Thus, bone marrow cells bring about their therapeutic effect by mechanisms involving anti-apoptotic activity, immunomodulation, and neurogenic properties. Furthermore, neurogenesis in the subgranular zone of dentate gyrus may act as an endogenous repair mechanism in AD via Wnt pathway in amyloid-related neurodegeneration associated with AD. Researchers also investigated the role of mesenchymal stem cells on hippocampal neurogenesis by co-culturing with the amyloid treated neural progenitor cells. Mesenchymal stem cells treatment to NPC significantly enhances the expression of GFAP, Ki67, HuD c, SOX2, and Nestin. Transplantation of these mesenchymal stem cells in Aβ-treated animals increased BrdU and HuD double positive cells in hippocampus at 2 and 4 weeks as compared to control and Aβ-treated alone animals [49]. This shows that MSC administration caused hippocampal neurogenesis and increased differentiation of NPC, which is modulated by Wnt pathway.
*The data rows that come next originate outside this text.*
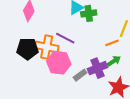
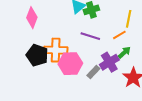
purple line: (65, 38) -> (90, 36), moved
black pentagon: (27, 49) -> (37, 55), turned 30

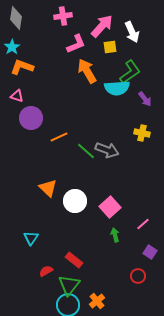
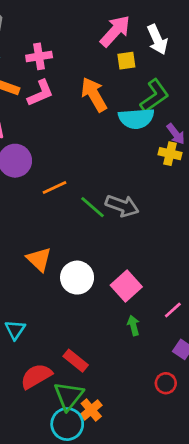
pink cross: (63, 16) -> (39, 56), moved
pink L-shape: (76, 44) -> (40, 93), moved
yellow cross: (142, 133) -> (170, 154), moved
red semicircle: (46, 271) -> (36, 376), size x1.6
orange cross: (97, 301) -> (91, 410), moved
If proven, this may provide a better therapeutic approach for treating AD patients than what is offered by anticholinesterase drugs. Zhang et al realized that neural stem cell transplantation could provide a better approach for the therapeutic treatment of AD and hypothesized that the transplantation of NSCs would ameliorate cognitive impairment by increased expression of synaptic proteins. Therefore, they isolated NSCs from mouse embryo at embryonic day 14 and transplanted these cells in both hippocampi of APP/PS1 transgenic mice. Indeed, there was enhancement in cognitive functions analyzed by better spatial learning and memory after 8th weeks of transplantation as compared to the control group. Further, the expression of synaptophysin (SYN) and GAP-43 were found to be increased significantly. Hence, these results suggest that NPC induced cognitive improvement possibly by formation of new neural circuits [50].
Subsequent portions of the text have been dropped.